→ **Exercise**: Within the entries below, every line containing "ENGLISH" is to be copied.

#### Record set ####

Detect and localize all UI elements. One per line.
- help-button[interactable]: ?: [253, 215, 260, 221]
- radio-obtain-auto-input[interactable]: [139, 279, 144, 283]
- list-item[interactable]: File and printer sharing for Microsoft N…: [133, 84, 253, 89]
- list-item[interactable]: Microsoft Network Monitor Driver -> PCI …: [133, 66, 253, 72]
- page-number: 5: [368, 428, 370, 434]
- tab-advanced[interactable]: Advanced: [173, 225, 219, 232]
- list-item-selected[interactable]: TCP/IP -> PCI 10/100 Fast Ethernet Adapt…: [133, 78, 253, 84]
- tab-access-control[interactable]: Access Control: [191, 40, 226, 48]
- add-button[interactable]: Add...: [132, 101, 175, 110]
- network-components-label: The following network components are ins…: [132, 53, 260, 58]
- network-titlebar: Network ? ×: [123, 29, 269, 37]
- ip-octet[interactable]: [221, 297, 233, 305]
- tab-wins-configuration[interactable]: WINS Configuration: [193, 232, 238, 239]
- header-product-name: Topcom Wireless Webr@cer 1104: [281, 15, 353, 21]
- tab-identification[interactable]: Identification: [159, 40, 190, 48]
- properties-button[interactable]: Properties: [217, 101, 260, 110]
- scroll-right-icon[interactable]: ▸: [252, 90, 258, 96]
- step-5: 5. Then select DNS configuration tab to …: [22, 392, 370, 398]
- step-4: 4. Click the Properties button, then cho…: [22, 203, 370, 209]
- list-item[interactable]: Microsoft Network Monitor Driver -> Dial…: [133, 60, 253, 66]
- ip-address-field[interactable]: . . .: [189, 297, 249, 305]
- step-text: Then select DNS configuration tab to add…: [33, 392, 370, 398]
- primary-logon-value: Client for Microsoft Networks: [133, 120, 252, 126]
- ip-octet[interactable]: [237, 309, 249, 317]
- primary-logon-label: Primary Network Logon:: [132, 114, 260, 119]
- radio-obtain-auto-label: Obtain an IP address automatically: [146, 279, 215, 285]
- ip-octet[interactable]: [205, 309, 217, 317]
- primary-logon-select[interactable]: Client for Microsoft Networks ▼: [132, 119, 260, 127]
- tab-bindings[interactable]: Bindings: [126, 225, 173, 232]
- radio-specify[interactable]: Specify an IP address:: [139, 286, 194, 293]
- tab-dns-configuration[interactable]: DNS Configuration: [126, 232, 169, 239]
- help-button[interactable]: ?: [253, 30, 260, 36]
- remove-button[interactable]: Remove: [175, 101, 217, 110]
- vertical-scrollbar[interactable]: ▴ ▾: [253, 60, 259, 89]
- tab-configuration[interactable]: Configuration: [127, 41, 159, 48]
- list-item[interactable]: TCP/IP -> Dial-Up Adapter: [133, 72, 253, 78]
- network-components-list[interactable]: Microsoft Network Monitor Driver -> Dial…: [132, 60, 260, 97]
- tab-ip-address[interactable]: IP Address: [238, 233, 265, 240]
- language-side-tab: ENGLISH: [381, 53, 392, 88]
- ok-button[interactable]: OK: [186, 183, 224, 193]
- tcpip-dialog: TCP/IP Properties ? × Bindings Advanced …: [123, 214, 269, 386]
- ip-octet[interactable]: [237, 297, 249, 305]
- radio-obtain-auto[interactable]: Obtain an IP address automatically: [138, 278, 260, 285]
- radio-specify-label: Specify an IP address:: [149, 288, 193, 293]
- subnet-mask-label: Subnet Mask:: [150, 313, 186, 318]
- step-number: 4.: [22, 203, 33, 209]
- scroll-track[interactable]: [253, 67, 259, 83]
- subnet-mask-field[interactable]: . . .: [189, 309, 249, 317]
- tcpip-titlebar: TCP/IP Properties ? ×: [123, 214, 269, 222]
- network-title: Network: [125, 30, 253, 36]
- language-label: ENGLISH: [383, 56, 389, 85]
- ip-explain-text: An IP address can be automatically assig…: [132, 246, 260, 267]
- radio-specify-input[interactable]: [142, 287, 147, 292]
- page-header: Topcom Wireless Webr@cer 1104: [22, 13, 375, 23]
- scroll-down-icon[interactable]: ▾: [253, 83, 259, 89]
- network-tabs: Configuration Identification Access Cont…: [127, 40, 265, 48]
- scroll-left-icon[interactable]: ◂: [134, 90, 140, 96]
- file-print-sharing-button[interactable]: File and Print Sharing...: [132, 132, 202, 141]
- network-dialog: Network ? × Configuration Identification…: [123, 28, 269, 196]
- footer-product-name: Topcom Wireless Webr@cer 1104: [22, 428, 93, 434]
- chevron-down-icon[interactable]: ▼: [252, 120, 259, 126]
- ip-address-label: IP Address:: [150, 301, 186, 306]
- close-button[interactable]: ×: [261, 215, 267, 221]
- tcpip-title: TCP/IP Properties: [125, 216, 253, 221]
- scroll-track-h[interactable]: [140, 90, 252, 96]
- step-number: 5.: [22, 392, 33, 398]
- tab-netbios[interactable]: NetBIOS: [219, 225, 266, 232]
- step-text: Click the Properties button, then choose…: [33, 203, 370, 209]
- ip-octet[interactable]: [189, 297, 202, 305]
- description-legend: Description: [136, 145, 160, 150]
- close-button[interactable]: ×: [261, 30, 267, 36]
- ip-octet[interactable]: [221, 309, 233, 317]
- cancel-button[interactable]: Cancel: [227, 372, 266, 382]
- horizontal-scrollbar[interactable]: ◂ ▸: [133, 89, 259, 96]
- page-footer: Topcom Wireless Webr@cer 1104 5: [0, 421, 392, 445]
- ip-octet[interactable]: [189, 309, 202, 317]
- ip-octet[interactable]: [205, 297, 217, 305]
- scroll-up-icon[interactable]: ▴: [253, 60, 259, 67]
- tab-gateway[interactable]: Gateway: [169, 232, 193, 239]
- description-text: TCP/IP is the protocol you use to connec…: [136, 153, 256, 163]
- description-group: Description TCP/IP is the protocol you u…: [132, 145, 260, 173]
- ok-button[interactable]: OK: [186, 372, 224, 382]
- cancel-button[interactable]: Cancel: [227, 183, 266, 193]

####
#### Record set ####

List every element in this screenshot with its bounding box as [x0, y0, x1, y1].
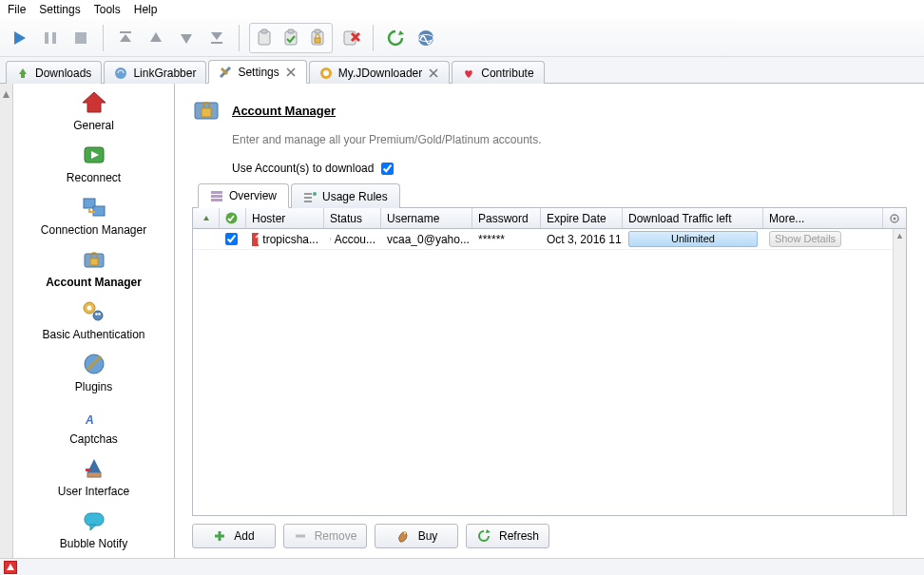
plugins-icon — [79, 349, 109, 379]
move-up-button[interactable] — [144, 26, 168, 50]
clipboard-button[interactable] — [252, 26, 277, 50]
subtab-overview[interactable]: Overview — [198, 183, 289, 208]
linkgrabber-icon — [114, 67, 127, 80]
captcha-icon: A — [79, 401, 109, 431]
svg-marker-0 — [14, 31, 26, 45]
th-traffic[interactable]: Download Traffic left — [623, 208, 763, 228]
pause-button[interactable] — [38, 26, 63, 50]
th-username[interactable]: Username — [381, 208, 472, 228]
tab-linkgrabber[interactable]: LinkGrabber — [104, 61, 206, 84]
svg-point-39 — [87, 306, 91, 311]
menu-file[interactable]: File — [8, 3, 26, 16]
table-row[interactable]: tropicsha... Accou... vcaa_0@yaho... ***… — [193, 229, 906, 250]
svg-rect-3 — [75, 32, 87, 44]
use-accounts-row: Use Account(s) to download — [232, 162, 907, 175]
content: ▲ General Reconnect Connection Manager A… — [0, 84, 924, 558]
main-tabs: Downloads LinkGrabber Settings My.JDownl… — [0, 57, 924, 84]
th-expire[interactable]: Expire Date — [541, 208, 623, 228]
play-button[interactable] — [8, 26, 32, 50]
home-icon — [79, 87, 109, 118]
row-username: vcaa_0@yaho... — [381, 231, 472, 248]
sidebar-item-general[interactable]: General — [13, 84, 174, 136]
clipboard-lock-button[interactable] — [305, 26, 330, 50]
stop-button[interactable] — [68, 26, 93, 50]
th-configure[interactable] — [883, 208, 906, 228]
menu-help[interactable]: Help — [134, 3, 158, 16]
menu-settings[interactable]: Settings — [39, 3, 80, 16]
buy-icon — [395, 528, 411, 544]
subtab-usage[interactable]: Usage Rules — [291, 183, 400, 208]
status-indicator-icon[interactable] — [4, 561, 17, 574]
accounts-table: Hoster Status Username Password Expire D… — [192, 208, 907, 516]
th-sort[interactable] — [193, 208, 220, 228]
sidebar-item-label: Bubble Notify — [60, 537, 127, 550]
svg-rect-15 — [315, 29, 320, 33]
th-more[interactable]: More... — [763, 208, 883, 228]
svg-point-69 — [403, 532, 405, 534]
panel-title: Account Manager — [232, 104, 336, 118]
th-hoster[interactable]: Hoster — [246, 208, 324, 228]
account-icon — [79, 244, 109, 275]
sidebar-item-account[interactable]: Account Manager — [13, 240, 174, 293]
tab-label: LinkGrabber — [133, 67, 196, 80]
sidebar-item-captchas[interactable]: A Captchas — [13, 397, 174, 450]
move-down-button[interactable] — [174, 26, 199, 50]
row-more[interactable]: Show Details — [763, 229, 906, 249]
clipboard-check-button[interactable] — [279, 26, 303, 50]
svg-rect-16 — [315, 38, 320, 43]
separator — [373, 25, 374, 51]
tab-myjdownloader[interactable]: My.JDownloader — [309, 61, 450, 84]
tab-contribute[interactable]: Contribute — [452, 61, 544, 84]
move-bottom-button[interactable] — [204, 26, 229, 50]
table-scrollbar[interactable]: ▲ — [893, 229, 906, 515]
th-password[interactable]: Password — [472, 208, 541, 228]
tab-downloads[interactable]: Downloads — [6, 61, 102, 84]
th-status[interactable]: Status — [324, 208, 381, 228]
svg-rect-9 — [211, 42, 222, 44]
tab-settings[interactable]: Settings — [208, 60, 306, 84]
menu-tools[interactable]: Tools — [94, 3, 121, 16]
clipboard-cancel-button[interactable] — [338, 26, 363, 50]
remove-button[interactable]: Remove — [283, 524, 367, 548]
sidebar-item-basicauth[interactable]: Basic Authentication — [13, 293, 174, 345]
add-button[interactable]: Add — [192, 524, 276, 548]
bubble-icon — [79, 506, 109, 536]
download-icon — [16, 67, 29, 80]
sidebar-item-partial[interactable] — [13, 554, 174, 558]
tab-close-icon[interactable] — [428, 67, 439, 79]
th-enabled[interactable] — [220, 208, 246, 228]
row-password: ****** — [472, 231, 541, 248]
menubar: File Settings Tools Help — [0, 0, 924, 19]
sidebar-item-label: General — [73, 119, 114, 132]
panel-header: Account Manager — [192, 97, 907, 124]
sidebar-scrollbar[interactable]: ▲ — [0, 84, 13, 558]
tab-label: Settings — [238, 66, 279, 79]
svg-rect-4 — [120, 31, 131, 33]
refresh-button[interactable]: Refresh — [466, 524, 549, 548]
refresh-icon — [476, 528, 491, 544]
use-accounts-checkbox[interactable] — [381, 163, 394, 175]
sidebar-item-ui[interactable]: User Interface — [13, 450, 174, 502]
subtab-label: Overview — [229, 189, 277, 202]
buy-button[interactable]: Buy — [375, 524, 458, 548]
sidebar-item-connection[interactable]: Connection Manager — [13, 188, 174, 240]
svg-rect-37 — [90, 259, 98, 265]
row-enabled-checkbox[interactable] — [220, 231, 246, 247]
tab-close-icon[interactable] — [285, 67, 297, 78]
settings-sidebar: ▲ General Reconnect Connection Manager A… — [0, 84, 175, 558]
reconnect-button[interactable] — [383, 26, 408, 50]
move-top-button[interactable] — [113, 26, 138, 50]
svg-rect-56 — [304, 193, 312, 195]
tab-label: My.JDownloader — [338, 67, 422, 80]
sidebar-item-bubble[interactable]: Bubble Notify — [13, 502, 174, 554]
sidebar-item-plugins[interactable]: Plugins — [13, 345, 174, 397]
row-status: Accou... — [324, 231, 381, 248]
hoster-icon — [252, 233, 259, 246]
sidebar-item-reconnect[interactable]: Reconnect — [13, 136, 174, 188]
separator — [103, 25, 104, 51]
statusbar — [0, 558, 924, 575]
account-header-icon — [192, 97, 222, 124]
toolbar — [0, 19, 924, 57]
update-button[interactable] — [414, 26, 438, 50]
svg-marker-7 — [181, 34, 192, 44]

####

→ **Exercise solution**:
- language-side-tab: ENGLISH: [381, 53, 392, 88]
- language-label: ENGLISH: [383, 56, 389, 85]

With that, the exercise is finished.